**Task description**
In the records below, find every line that contains "tout" and list it.

Dataset items
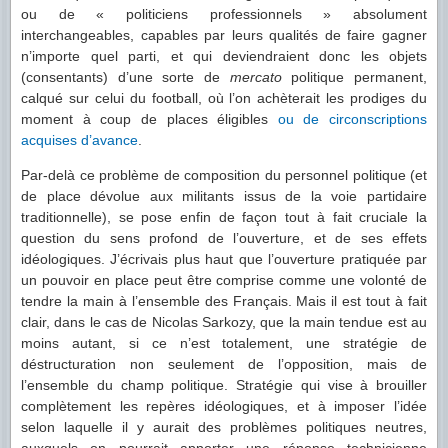
ou de « politiciens professionnels » absolument
interchangeables, capables par leurs qualités de faire gagner
n’importe quel parti, et qui deviendraient donc les objets
(consentants) d’une sorte de
mercato
politique permanent,
calqué sur celui du football, où l’on achèterait les prodiges du
moment à coup de places éligibles
ou de circonscriptions
acquises d’avance
.
Par-delà ce problème de composition du personnel politique (et
de place dévolue aux militants issus de la voie partidaire
traditionnelle), se pose enfin de façon tout à fait cruciale la
question du sens profond de l’ouverture, et de ses effets
idéologiques. J’écrivais plus haut que l’ouverture pratiquée par
un pouvoir en place peut être comprise comme une volonté de
tendre la main à l’ensemble des Français. Mais il est tout à fait
clair, dans le cas de Nicolas Sarkozy, que la main tendue est au
moins autant, si ce n’est totalement, une stratégie de
déstructuration non seulement de l’opposition, mais de
l’ensemble du champ politique. Stratégie qui vise à brouiller
complètement les repères idéologiques, et à imposer l’idée
selon laquelle il y aurait des problèmes politiques neutres,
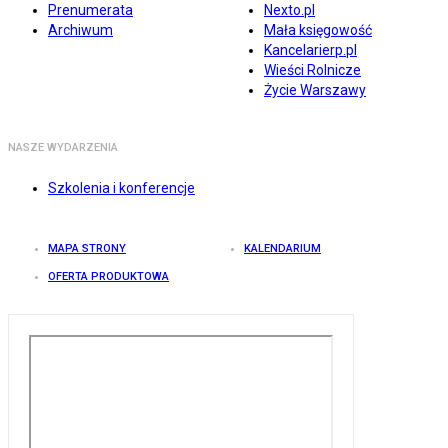
Prenumerata
Nexto.pl
Archiwum
Mała księgowość
Kancelarierp.pl
Wieści Rolnicze
Życie Warszawy
NASZE WYDARZENIA
Szkolenia i konferencje
MAPA STRONY
KALENDARIUM
OFERTA PRODUKTOWA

**Solved exercise**
traditionnelle), se pose enfin de façon tout à fait cruciale la
tendre la main à l’ensemble des Français. Mais il est tout à fait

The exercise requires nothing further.